• WORK TASK: Lines with "Back" in them are to be located in the listing below and copied.

• GIVEN RECORDS:
=-=-=-=-=

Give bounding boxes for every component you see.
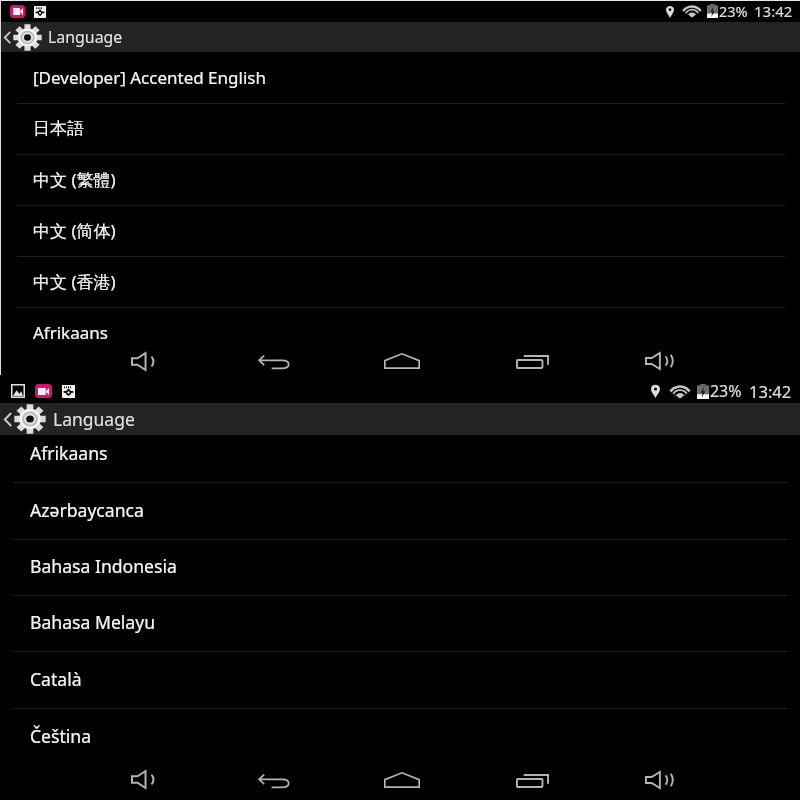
other: Back [4, 30, 11, 45]
button[interactable]: Home [337, 344, 467, 378]
button[interactable]: 日本語 [0, 104, 800, 155]
staticText: 中文 (繁體) [33, 168, 116, 191]
button[interactable]: Afrikaans [0, 435, 800, 483]
staticText: 中文 (简体) [33, 219, 116, 242]
button[interactable]: Home [337, 761, 467, 798]
staticText: Afrikaans [30, 441, 108, 465]
other: Back [4, 411, 12, 428]
staticText: 23% [719, 1, 748, 21]
staticText: [Developer] Accented English [33, 66, 266, 89]
button[interactable]: 中文 (香港) [0, 257, 800, 308]
button[interactable]: Back [208, 761, 337, 798]
staticText: Language [48, 26, 123, 48]
button[interactable]: Volume down [79, 761, 208, 798]
button[interactable]: Volume up [597, 761, 727, 798]
button[interactable]: Afrikaans [0, 308, 800, 359]
staticText: 23% [710, 380, 742, 402]
staticText: 日本語 [33, 118, 84, 139]
button[interactable]: Bahasa Melayu [0, 596, 800, 652]
button[interactable]: Bahasa Indonesia [0, 540, 800, 596]
staticText: Azərbaycanca [30, 498, 144, 522]
staticText: Català [30, 667, 82, 691]
button[interactable]: Català [0, 652, 800, 709]
button[interactable]: [Developer] Accented English [0, 53, 800, 104]
button[interactable]: Back [0, 22, 800, 52]
button[interactable]: 中文 (简体) [0, 206, 800, 257]
button[interactable]: Back [0, 403, 800, 435]
staticText: Bahasa Indonesia [30, 554, 177, 578]
staticText: 13:42 [754, 1, 793, 21]
button[interactable]: Back [208, 344, 337, 378]
staticText: Language [53, 407, 135, 431]
button[interactable]: Volume up [597, 344, 727, 378]
staticText: 中文 (香港) [33, 270, 116, 293]
button[interactable]: Recents [467, 344, 597, 378]
button[interactable]: Azərbaycanca [0, 483, 800, 540]
other: Settings [13, 24, 42, 51]
button[interactable]: Čeština [0, 709, 800, 766]
staticText: Čeština [30, 724, 92, 748]
button[interactable]: Volume down [79, 344, 208, 378]
other: Settings [14, 404, 46, 434]
staticText: Bahasa Melayu [30, 610, 156, 634]
staticText: Afrikaans [33, 321, 108, 344]
button[interactable]: Recents [467, 761, 597, 798]
button[interactable]: 中文 (繁體) [0, 155, 800, 206]
staticText: 13:42 [749, 380, 792, 402]
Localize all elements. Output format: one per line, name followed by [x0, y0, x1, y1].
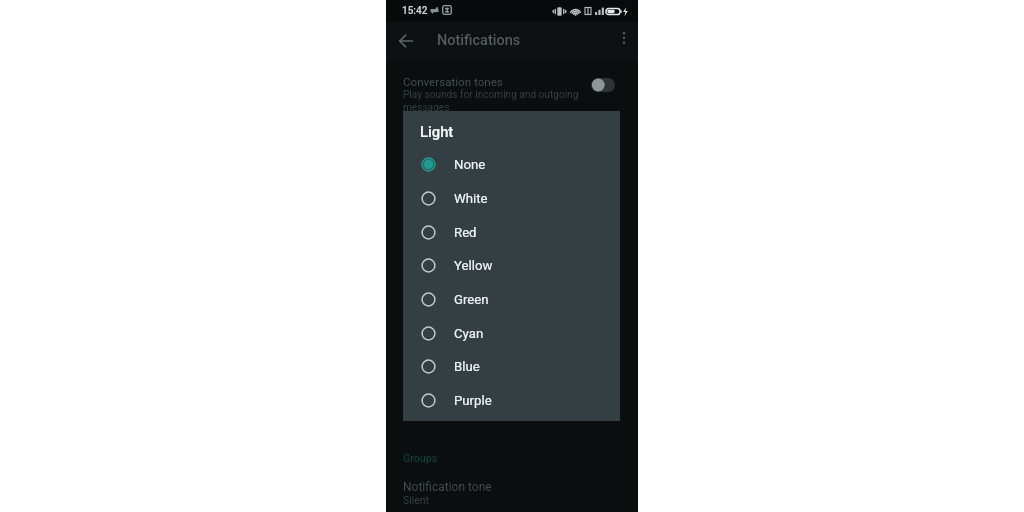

=-=-=-=-=

• SOLUTION FOR THIS PROBLEM:
other: Back [4, 30, 11, 45]
other: Back [4, 411, 12, 428]
button[interactable]: Back [208, 761, 337, 798]
button[interactable]: Back [0, 22, 800, 52]
button[interactable]: Back [0, 403, 800, 435]
button[interactable]: Back [208, 344, 337, 378]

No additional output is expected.